In major specialty fields amenable to deep vertical integration—such as oncology, orthopedics, cardiovascular and cerebrovascular diseases, and psychiatry—physician independent practice, followed by asset securitization and the formation of physician groups, offers greater value and development potential.
VCBeat Summary
1. The focus of healthcare reform lies in improving the allocation efficiency of physician resources. As physicians are the core of medical resources, healthcare reform can only be achieved by changing the model of physician participation in medical services and enhancing the allocation efficiency of physician resources.
2. Physician groups offer the advantages of shared resources and risks in patient acquisition, risk control, and resource coordination, enabling physicians to focus on clinical care; therefore, physician groups will become the inevitable path for physicians’ independent practice.
3. Driven by physicians’ expectations regarding income structure, career platforms, role transitions, and market value, the securitization of physician assets is poised to become an inevitable trend.

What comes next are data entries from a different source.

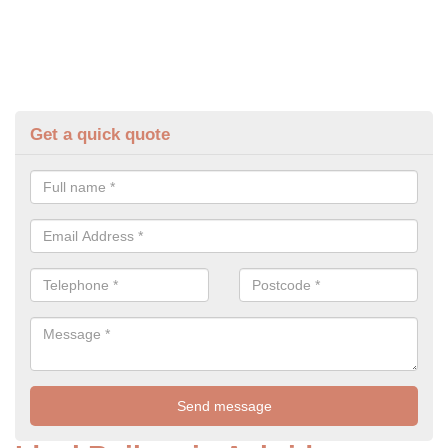
Get a quick quote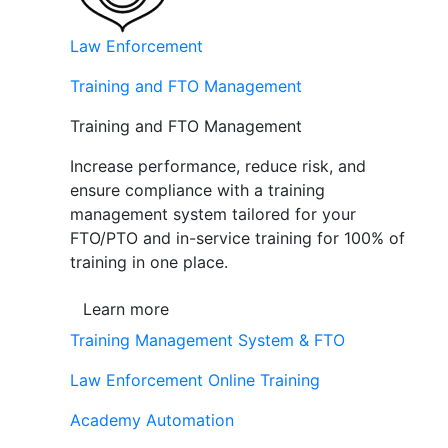
Law Enforcement
Training and FTO Management
Training and FTO Management
Increase performance, reduce risk, and
ensure compliance with a training
management system tailored for your
FTO/PTO and in-service training for 100% of
training in one place.
Learn more
Training Management System & FTO
Law Enforcement Online Training
Academy Automation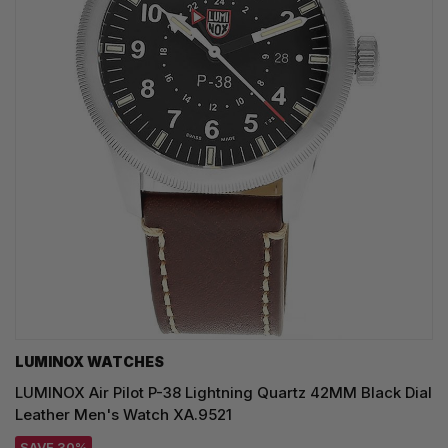
LUMINOX WATCHES
LUMINOX Air Pilot P-38 Lightning Quartz 42MM Black Dial
Leather Men's Watch XA.9521
SAVE 30%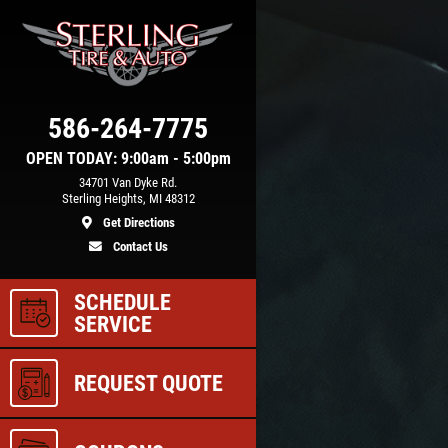
Click for details
COOLING SYSTEM
586-264-7775
N
SERVICE
OPEN TODAY: 9:00am - 5:00pm
34701 Van Dyke Rd.
Sterling Heights, MI 48312
Get Directions
e
Only $89.95
Contact Us
SCHEDULE
ls
Click for details
SERVICE
REQUEST QUOTE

4. Due to characteristics such as the transferability of physician resources, the ability to customize practice models, clear cash flows, and ease of increasing leverage, physician groups have become the optimal model for the securitization of physician assets.
5. The maturation of commercial insurance, increased policy support, rising market demand, growing willingness among physicians to join, and technological advancements have paved the way for the development of physician groups.
6. The capital requirements, resource factor needs, and securitization demands of physician groups make it logical for listed companies to participate in the strategic layout of such groups.